• _What is expected_
Below are entries with pictures among them; reproduce exactly, and only, the lines from the one containing "prodotti di aziende" down to the one containing "Binnen en buiten", without the pictures.
[Records to process]
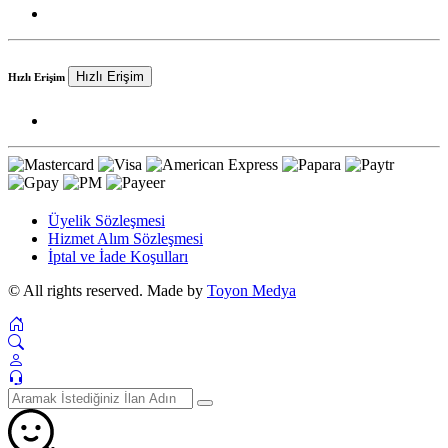
Hızlı Erişim
Hızlı Erişim
Üyelik Sözleşmesi
Hizmet Alım Sözleşmesi
İptal ve İade Koşulları
© All rights reserved. Made by
Toyon Medya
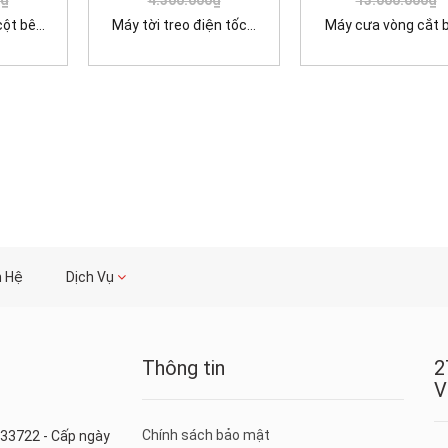
t bê...
Máy tời treo điện tốc...
Máy cưa vòng cắt bê
n Hệ
Dịch Vụ
Thông tin
2
V
Chính sách bảo mật
33722 - Cấp ngày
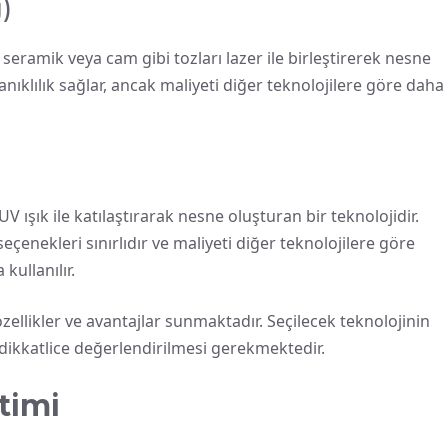
)
 seramik veya cam gibi tozları lazer ile birleştirerek nesne
nıklılık sağlar, ancak maliyeti diğer teknolojilere göre daha
UV ışık ile katılaştırarak nesne oluşturan bir teknolojidir.
enekleri sınırlıdır ve maliyeti diğer teknolojilere göre
kullanılır.
lı özellikler ve avantajlar sunmaktadır. Seçilecek teknolojinin
dikkatlice değerlendirilmesi gerekmektedir.
etimi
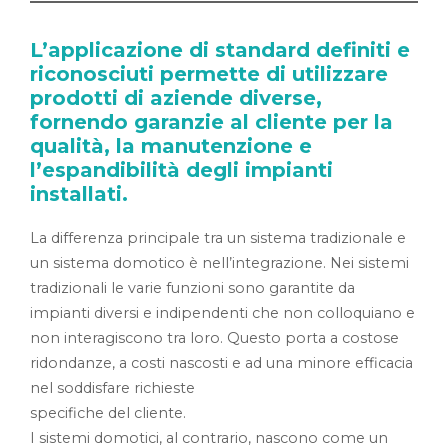
L’applicazione di standard definiti e
riconosciuti permette di utilizzare
prodotti di aziende diverse,
fornendo garanzie al cliente per la
qualità, la manutenzione e
l’espandibilità degli impianti
installati.
La differenza principale tra un sistema tradizionale e
un sistema domotico è nell’integrazione. Nei sistemi
tradizionali le varie funzioni sono garantite da
impianti diversi e indipendenti che non colloquiano e
non interagiscono tra loro. Questo porta a costose
ridondanze, a costi nascosti e ad una minore efficacia
nel soddisfare richieste
specifiche del cliente.
I sistemi domotici, al contrario, nascono come un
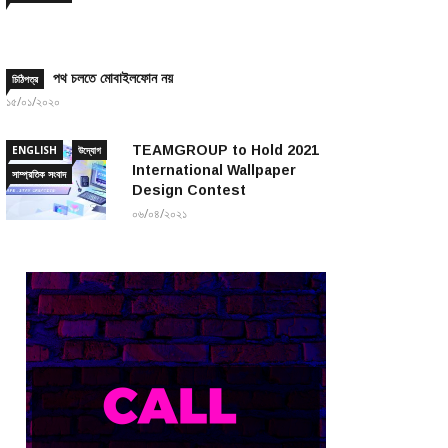
পথ চলতে মোবাইলফোন নয়
চিঠিপত্র
১৫/০১/২০২০
TEAMGROUP to Hold 2021
ENGLISH
উদ্যোগ
International Wallpaper
সাম্প্রতিক সংবাদ
Design Contest
০৬/০৪/২০২১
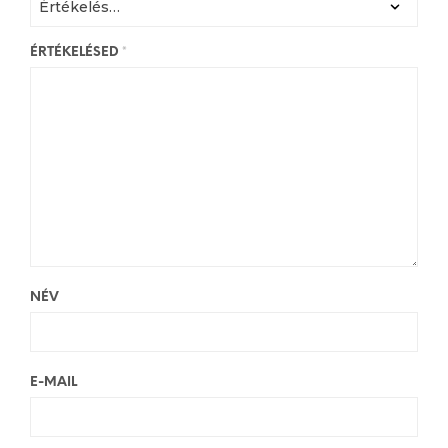
ÉRTÉKELÉSED
*
NÉV
E-MAIL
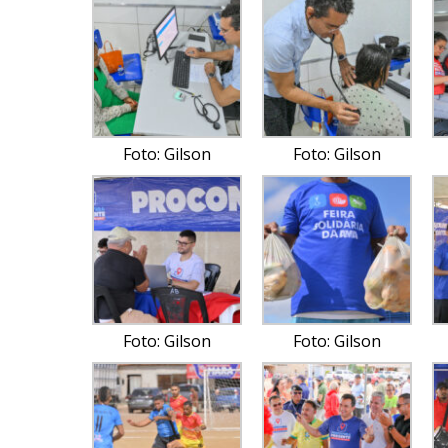
Foto: Gilson
Foto: Gilson
Foto: Gilson
Foto: Gilson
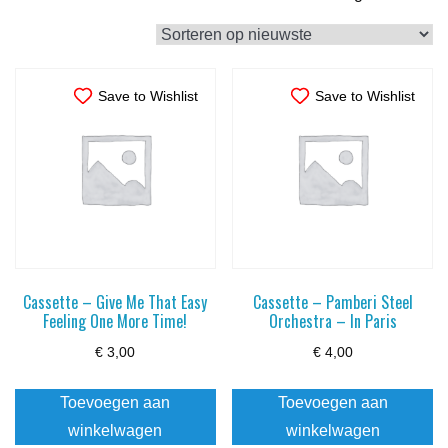
op
nieu
Save to Wishlist
Save to Wishlist
Cassette – Give Me That Easy
Cassette – Pamberi Steel
Feeling One More Time!
Orchestra – In Paris
€
3,00
€
4,00
Toevoegen aan
Toevoegen aan
winkelwagen
winkelwagen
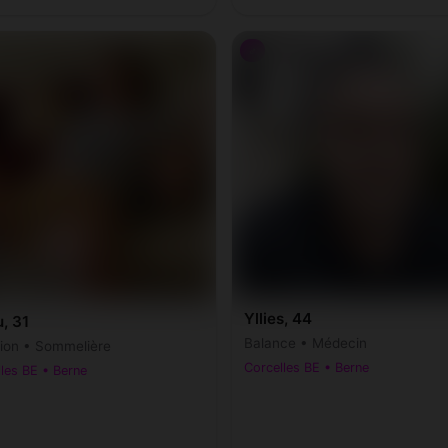
♂
Yllies, 44
, 31
Balance • Médecin
ion • Sommelière
Corcelles BE • Berne
les BE • Berne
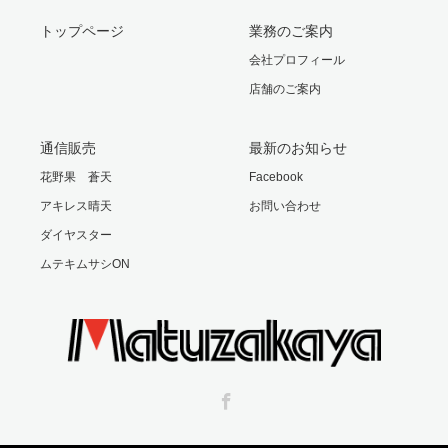
トップページ
業務のご案内
会社プロフィール
店舗のご案内
通信販売
最新のお知らせ
花野果 蒼天
Facebook
アキレス晴天
お問い合わせ
ダイヤスター
ムテキムサシON
Facebook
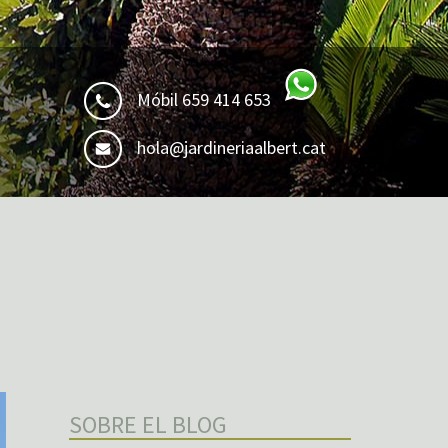
Móbil 659 414 653
hola@jardineriaalbert.cat
SOBRE EL BLOG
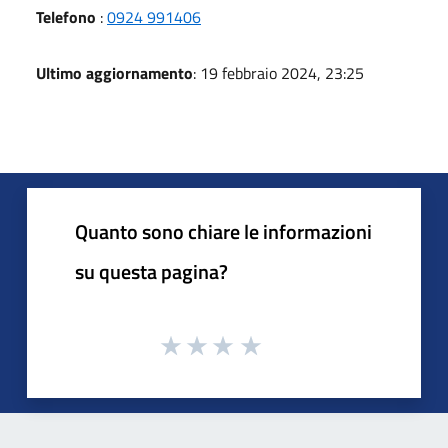
Telefono
:
0924 991406
Ultimo aggiornamento
: 19 febbraio 2024, 23:25
Quanto sono chiare le informazioni
su questa pagina?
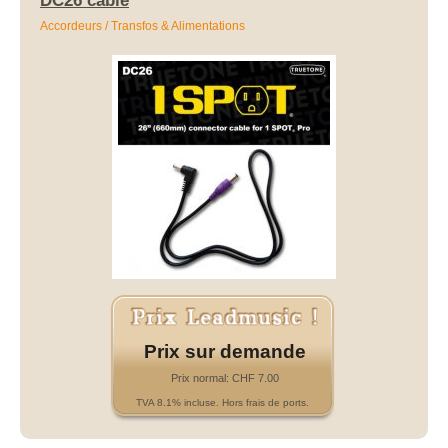
DC26 cable
Accordeurs / Transfos & Alimentations
Prix sur demande
Prix normal: CHF 7.00
TVA 8.1% incluse. Hors frais de ports.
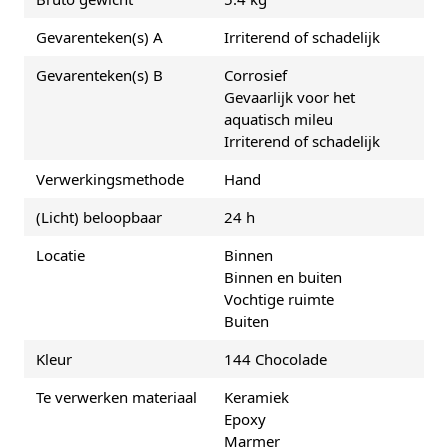
Gevarenteken(s) A
Irriterend of schadelijk
Gevarenteken(s) B
Corrosief
Gevaarlijk voor het
aquatisch mileu
Irriterend of schadelijk
Verwerkingsmethode
Hand
(Licht) beloopbaar
24 h
Locatie
Binnen
Binnen en buiten
Vochtige ruimte
Buiten
Kleur
144 Chocolade
Te verwerken materiaal
Keramiek
Epoxy
Marmer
[/Records to process]
• _Response to this task_
prodotti di aziende diverse,
fornendo garanzie al cliente per la
qualità, la manutenzione e
l’espandibilità degli impianti
installati.
La differenza principale tra un sistema tradizionale e
un sistema domotico è nell’integrazione. Nei sistemi
tradizionali le varie funzioni sono garantite da
impianti diversi e indipendenti che non colloquiano e
non interagiscono tra loro. Questo porta a costose
ridondanze, a costi nascosti e ad una minore efficacia
nel soddisfare richieste
specifiche del cliente.
I sistemi domotici, al contrario, nascono come un
পথ চলতে মোবাইলফোন নয়
চিঠিপত্র
১৫/০১/২০২০
TEAMGROUP to Hold 2021
ENGLISH
উদ্যোগ
International Wallpaper
সাম্প্রতিক সংবাদ
Design Contest
০৬/০৪/২০২১
ÉRTÉKELÉSED
*
NÉV
E-MAIL
Foto: Gilson
Foto: Gilson
Foto: Gilson
Foto: Gilson
op
nieu
Save to Wishlist
Save to Wishlist
Cassette – Give Me That Easy
Cassette – Pamberi Steel
Feeling One More Time!
Orchestra – In Paris
€
3,00
€
4,00
Toevoegen aan
Toevoegen aan
winkelwagen
winkelwagen
♂
Yllies, 44
, 31
Balance • Médecin
ion • Sommelière
Corcelles BE • Berne
les BE • Berne
トップページ
業務のご案内
会社プロフィール
店舗のご案内
通信販売
最新のお知らせ
花野果 蒼天
Facebook
アキレス晴天
お問い合わせ
ダイヤスター
ムテキムサシON
Facebook
Móbil 659 414 653
hola@jardineriaalbert.cat
SOBRE EL BLOG
Telefono
:
0924 991406
Ultimo aggiornamento
: 19 febbraio 2024, 23:25
Quanto sono chiare le informazioni
su questa pagina?
DC26 cable
Accordeurs / Transfos & Alimentations
Prix sur demande
Prix normal: CHF 7.00
TVA 8.1% incluse. Hors frais de ports.
Gevarenteken(s) A
Irriterend of schadelijk
Gevarenteken(s) B
Corrosief
Gevaarlijk voor het
aquatisch mileu
Irriterend of schadelijk
Verwerkingsmethode
Hand
(Licht) beloopbaar
24 h
Locatie
Binnen
Binnen en buiten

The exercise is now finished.